The number of pages and the current page is based on the rows property and first property of the Data View. Clicking the pager changes the first property of the Data View. Clicking on the options of a Pager Sizes control changes the rows property, which subsequently changes the selected entry on a pager.

Conclusion

Hopefully that clarifies a lot. The one aspect I’m still a little stuck on is that there is no way from a View Navigator to work out the row in the overall View that the ViewEntry corresponds to, taking into account Reader fields. ViewEntry.getPos() gives a hierarchical layout, e.g. 12.3.6. But it doesn’t identify that that corresponds to e.g. the 140th row for User X and the 120th for User Y.

However, as you can probably see from this exposition, that is completely immaterial for XPages. Because that can only tell the developer it’s the 120th entry if no filters are used. The entry point to check against is the dominoView, not the View.

AUTHOR - Paul Withers

Paul Withers has been an IBM Champion since 2011, has been an OpenNTF Board Member since 2013, has worked with XPages since 2009, co-authored XPages Extension Library and was technical editor for Mastering XPages 2nd Edition. He is one of the developers on OpenNTF Domino API as well as contributor to a variety of other OpenNTF projects.

1Comment
  • Jesse Gallagher | May 9, 2014 at 2:21 pm

    I’ve found it helpful to reorient my conceptual model of what a Domino view is. It consists of three main components:

    1) The selection and column definitions (the “map” part of map/reduce).
    2) Some incidental visual-design information used for legacy clients (and dynamicViewPanel’s customizers).
    3) One or more indexes (one default, plus one per user-sortable column+direction combo), containing what can be thought of as a List of Maps representing documents, categories, and totals (a poor man’s “reduce”).
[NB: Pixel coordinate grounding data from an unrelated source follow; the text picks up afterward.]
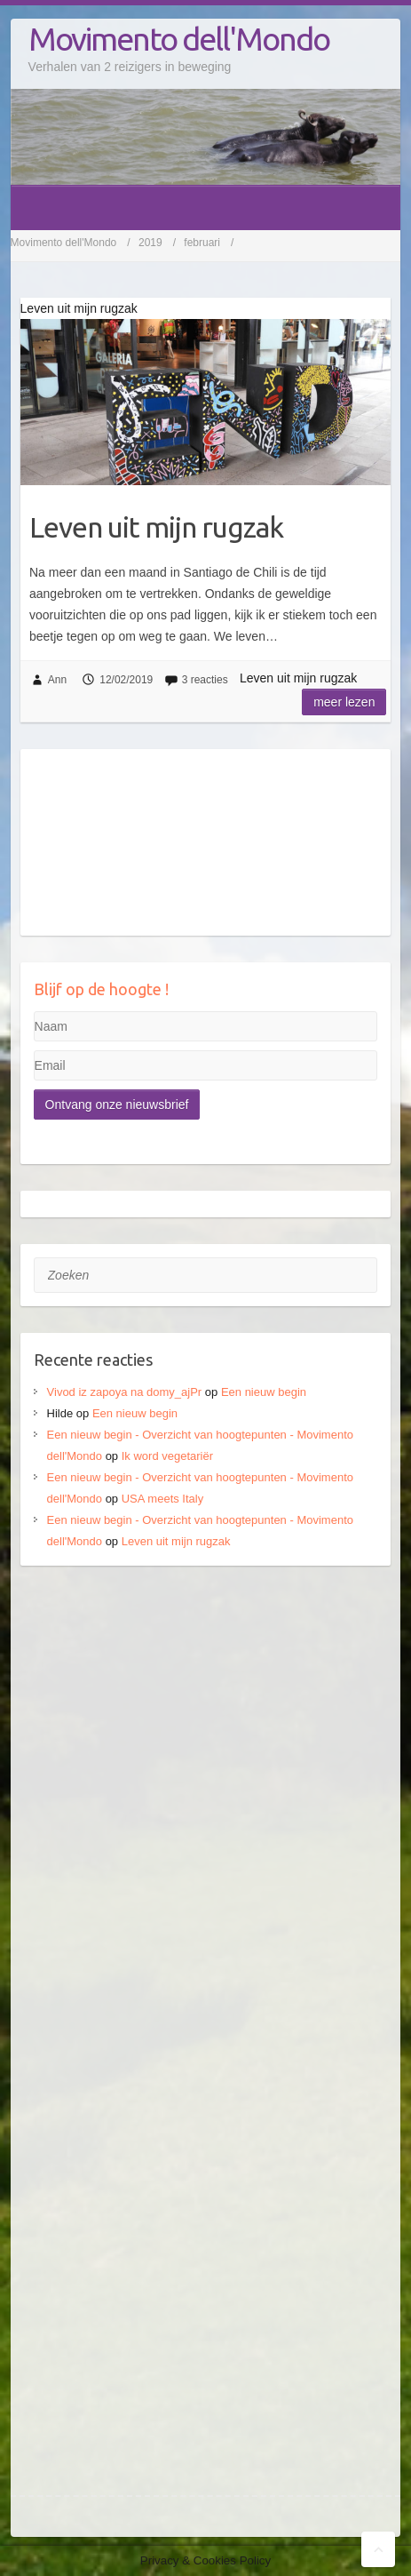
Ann (57, 680)
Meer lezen (344, 702)
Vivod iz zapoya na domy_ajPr (124, 1392)
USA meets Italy (162, 1498)
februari (202, 242)
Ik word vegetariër (167, 1456)
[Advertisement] (205, 1798)
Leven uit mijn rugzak (156, 527)
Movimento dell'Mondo (178, 38)
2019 (150, 242)
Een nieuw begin (263, 1392)
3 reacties (205, 680)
These are visible as the $Collation and $Collation(N) fields in the view design note

    The dominoView data source lets you connect to the third: you pick an index/collation (sortColumn+sortOrder) and then filter it in some way (categoryFilter, keys, startKey, search, and so forth). All of these parameters have the result of providing a potentially-different List of Maps to whatever control uses it.

    Any of the other controls – viewPanel, dataTable, dataView, repeat – float entirely above all of this. They ask for one thing: a collection of stuff to iterate over, and in the case of viewPanel and dataView, that stuff should also be ViewRowData. However, they have no concern for HOW that data got there – so if you got your List of Maps by using dominoView, by writing your own model framework with the same sort of output (as I do), or by just hard-coding constructed objects directly on the page, the result is the same. The display controls can find out how many rows they’re iterating over and pick individual ones, but the way the data got there is lost to it.

    Pagers connect to the data controls and tell them to shift their slice of the conceptual List around.